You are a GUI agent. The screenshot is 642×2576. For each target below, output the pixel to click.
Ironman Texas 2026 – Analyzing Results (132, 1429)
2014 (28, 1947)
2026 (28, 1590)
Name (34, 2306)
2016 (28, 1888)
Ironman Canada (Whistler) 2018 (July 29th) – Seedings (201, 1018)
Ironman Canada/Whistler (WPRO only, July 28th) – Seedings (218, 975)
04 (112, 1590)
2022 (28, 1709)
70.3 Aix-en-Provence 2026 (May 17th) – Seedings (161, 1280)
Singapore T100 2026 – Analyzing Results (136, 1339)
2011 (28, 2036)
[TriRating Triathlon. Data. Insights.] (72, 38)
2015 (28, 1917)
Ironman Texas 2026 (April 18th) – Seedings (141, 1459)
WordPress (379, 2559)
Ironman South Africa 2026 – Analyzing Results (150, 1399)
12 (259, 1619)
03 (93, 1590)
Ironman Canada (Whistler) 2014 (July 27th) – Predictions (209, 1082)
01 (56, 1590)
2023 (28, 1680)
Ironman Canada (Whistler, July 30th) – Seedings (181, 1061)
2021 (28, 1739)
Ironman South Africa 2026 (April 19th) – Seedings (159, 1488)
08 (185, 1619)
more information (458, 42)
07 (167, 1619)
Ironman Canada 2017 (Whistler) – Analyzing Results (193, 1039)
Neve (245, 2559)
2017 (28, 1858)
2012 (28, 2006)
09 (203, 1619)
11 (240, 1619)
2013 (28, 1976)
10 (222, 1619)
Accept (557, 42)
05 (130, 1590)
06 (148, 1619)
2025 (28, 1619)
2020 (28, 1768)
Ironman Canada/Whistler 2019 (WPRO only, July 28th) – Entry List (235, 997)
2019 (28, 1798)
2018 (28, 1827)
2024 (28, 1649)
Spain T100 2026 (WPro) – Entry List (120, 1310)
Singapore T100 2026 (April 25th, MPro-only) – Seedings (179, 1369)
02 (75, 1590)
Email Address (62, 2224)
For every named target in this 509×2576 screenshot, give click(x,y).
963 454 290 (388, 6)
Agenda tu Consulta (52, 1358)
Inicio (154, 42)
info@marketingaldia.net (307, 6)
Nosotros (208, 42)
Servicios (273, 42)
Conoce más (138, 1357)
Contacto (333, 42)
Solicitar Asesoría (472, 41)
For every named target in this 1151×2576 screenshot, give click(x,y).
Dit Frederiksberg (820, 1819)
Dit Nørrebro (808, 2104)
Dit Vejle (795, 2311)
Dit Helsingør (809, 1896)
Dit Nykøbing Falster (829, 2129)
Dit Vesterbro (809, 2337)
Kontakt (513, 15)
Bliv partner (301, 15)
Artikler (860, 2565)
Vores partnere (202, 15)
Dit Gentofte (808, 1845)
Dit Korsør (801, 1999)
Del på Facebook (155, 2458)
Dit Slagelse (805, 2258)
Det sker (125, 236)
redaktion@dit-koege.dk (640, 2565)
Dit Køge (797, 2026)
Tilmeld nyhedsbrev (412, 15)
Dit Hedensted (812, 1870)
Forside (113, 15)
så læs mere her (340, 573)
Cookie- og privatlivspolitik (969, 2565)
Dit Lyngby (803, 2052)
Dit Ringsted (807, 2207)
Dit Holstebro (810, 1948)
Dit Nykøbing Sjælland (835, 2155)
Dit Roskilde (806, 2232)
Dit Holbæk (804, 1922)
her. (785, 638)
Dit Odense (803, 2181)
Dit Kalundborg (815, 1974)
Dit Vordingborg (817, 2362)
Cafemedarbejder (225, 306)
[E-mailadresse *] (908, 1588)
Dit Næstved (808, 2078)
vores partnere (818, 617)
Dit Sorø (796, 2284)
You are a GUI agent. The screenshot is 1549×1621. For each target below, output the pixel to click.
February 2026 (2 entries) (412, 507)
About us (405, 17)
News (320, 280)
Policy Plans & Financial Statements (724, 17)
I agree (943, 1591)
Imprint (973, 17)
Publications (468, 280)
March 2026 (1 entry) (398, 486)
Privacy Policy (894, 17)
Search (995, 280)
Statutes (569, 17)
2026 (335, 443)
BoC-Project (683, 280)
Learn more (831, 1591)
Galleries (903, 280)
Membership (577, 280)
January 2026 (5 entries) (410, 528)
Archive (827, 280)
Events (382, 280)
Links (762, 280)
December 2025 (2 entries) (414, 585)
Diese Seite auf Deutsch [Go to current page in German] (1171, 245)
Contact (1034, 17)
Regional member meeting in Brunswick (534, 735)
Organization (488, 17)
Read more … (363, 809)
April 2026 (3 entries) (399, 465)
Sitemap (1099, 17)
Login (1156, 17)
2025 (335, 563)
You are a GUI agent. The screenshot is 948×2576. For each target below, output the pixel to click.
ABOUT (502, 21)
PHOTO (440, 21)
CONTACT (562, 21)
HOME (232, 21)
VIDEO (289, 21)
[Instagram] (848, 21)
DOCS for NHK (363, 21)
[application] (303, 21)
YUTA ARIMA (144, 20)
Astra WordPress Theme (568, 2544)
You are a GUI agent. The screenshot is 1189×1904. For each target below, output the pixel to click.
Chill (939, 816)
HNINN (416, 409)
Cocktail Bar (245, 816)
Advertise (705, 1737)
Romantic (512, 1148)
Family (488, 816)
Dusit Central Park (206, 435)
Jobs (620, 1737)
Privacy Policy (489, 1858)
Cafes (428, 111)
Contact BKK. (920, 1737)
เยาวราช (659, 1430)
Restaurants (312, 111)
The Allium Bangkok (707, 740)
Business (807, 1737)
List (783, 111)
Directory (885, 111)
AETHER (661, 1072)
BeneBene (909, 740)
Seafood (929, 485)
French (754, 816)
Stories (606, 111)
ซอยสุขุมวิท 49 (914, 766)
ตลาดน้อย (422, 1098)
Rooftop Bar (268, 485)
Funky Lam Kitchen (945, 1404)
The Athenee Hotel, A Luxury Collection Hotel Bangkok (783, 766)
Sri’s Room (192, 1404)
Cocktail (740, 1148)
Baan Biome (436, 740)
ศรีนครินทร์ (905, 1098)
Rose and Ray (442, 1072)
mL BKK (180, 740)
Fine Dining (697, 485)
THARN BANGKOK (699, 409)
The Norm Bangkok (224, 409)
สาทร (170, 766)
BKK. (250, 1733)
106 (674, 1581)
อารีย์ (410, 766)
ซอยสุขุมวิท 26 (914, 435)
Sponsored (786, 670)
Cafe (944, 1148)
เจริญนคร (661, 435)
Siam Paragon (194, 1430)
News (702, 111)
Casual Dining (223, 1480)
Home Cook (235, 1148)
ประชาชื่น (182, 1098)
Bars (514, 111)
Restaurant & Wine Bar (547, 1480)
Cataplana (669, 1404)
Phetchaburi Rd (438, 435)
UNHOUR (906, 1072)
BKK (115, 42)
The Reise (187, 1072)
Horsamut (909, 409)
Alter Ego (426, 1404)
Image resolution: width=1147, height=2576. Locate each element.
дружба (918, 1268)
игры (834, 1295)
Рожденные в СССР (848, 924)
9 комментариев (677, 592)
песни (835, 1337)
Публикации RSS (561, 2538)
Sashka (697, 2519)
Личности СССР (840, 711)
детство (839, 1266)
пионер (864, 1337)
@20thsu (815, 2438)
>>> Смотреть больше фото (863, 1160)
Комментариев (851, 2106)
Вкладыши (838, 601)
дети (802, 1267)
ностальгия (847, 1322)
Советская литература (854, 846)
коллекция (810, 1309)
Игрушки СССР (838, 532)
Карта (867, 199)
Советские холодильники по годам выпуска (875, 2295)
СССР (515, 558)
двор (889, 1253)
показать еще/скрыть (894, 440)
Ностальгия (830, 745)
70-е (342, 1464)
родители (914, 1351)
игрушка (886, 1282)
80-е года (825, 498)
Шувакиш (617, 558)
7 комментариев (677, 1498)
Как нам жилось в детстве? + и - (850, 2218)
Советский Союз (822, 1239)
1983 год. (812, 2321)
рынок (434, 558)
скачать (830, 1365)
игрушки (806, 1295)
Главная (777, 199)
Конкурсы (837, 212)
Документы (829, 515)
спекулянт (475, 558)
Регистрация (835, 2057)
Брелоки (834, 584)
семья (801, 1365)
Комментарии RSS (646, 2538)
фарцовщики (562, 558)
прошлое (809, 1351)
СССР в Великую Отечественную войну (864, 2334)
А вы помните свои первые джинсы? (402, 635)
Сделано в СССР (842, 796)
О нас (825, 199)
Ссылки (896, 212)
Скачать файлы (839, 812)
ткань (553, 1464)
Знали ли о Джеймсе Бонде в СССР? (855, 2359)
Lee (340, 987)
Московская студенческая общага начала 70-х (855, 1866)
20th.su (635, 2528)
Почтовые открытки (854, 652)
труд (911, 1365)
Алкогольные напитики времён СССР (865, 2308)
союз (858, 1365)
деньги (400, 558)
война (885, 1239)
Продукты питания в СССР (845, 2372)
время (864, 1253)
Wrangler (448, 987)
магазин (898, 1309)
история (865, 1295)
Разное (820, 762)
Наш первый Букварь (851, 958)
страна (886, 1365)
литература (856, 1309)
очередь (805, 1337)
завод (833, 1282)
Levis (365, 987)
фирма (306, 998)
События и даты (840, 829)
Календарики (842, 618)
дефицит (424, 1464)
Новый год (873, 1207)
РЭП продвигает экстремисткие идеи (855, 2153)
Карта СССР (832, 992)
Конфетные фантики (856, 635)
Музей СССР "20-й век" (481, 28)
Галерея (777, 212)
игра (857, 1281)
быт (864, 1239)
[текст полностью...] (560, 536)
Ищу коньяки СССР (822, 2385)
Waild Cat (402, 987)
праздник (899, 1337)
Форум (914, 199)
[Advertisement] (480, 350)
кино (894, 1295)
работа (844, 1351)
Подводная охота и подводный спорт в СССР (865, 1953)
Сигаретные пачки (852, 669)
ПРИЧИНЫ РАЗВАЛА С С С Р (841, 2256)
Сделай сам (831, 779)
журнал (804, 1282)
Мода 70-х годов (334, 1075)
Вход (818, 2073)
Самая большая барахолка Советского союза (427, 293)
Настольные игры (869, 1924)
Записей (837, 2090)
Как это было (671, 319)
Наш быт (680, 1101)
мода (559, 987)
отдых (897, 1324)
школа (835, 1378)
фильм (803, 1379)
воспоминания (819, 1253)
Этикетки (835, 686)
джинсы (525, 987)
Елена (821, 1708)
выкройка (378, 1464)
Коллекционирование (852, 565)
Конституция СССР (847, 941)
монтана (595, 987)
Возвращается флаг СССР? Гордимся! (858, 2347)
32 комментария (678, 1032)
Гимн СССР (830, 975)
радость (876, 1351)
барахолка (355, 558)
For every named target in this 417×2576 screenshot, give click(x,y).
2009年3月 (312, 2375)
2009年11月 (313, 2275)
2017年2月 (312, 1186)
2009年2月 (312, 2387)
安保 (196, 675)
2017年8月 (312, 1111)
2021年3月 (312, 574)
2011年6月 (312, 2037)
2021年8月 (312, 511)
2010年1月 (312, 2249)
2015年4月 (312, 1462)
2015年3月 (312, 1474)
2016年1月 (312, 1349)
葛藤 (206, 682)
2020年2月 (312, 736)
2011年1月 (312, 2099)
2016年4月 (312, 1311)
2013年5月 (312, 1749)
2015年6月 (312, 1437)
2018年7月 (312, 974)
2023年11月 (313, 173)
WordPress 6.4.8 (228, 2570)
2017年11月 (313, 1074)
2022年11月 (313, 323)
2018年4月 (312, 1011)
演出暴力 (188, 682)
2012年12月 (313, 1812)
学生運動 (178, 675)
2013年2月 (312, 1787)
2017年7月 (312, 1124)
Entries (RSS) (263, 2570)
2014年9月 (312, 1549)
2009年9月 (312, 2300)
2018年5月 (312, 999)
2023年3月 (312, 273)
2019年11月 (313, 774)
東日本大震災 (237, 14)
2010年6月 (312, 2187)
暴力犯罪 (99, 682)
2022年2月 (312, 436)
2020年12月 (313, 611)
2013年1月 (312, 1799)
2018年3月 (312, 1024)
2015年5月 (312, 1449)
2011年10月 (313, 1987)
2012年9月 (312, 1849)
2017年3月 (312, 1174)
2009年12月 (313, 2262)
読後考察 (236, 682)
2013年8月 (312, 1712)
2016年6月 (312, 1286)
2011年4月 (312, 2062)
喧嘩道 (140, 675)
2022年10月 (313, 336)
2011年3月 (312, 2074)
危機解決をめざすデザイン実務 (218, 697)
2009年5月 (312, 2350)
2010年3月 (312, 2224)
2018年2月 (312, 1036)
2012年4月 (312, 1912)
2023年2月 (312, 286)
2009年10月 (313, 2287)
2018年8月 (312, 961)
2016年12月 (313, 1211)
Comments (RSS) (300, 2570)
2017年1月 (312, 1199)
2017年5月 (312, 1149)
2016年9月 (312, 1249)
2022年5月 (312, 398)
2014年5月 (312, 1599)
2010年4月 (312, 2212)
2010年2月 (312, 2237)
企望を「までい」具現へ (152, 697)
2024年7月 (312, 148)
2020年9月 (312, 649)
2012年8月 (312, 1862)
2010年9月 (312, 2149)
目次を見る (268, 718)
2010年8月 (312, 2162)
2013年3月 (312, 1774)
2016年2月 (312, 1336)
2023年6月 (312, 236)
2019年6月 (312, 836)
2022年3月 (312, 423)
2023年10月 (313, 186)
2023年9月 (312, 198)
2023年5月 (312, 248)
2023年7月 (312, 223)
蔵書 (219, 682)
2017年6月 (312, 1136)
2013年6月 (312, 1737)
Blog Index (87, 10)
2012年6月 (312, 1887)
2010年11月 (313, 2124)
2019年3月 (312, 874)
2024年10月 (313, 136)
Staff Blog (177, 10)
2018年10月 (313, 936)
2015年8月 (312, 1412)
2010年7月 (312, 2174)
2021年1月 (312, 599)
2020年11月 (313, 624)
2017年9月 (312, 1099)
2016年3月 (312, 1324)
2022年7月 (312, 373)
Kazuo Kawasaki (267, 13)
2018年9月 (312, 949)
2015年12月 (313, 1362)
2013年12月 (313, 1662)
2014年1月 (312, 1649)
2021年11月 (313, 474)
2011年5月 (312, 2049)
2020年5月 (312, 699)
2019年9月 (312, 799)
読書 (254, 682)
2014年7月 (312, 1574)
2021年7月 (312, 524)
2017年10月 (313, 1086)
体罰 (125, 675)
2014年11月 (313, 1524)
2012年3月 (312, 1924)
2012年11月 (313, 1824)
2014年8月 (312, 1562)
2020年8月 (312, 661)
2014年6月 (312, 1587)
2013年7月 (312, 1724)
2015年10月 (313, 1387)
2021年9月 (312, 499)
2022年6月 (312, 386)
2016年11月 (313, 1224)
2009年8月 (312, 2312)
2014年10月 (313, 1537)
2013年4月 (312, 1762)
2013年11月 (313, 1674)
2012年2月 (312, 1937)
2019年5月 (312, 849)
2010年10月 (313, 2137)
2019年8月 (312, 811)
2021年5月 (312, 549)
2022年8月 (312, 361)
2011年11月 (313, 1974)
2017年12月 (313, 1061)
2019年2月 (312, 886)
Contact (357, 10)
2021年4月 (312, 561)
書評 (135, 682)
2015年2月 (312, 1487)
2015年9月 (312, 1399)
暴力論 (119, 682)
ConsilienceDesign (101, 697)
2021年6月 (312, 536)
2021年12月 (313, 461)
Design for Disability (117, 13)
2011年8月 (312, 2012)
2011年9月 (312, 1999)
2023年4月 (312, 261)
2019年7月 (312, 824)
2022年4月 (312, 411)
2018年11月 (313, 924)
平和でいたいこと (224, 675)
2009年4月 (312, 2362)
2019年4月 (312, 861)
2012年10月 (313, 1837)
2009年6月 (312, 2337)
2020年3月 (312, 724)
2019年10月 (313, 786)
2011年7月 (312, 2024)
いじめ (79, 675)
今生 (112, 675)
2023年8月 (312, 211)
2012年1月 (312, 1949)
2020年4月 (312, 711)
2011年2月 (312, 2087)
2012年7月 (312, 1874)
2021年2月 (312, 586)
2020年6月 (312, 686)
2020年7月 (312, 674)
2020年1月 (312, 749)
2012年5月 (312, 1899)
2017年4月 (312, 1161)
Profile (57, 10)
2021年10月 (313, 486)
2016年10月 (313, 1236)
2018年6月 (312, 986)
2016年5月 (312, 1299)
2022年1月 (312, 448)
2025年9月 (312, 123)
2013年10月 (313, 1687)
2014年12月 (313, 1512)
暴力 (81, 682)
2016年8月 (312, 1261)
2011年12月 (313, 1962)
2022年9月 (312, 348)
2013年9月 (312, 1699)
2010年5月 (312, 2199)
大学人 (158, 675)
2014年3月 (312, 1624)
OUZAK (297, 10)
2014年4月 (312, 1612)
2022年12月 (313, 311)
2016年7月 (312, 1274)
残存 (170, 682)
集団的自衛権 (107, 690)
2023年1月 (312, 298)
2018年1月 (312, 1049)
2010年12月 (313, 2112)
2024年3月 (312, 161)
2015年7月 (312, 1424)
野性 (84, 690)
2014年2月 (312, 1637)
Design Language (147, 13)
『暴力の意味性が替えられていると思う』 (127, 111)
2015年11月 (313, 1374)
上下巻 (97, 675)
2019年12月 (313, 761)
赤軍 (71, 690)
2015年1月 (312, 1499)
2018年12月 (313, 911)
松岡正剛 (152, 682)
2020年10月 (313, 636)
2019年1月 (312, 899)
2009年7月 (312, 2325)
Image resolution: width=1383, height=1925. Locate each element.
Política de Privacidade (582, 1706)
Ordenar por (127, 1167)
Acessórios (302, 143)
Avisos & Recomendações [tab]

┄┄┄┄┄┄

[What to work on] Filter the records for the word "each" and show every line that has it.

[Solved exercise]
You are a GUI agent. The screenshot is 642×2576. For each target below, output the pixel to click.
You are a GUI agent. The screenshot is 1549×1621. For each target below, output the pixel to click.
You are a GUI agent. The screenshot is 948×2576. For each target below, output the pixel to click.
You are a GUI agent. The screenshot is 1189×1904. For each target below, output the pixel to click.
Image resolution: width=1147, height=2576. Locate each element.
Image resolution: width=1383, height=1925. Locate each element.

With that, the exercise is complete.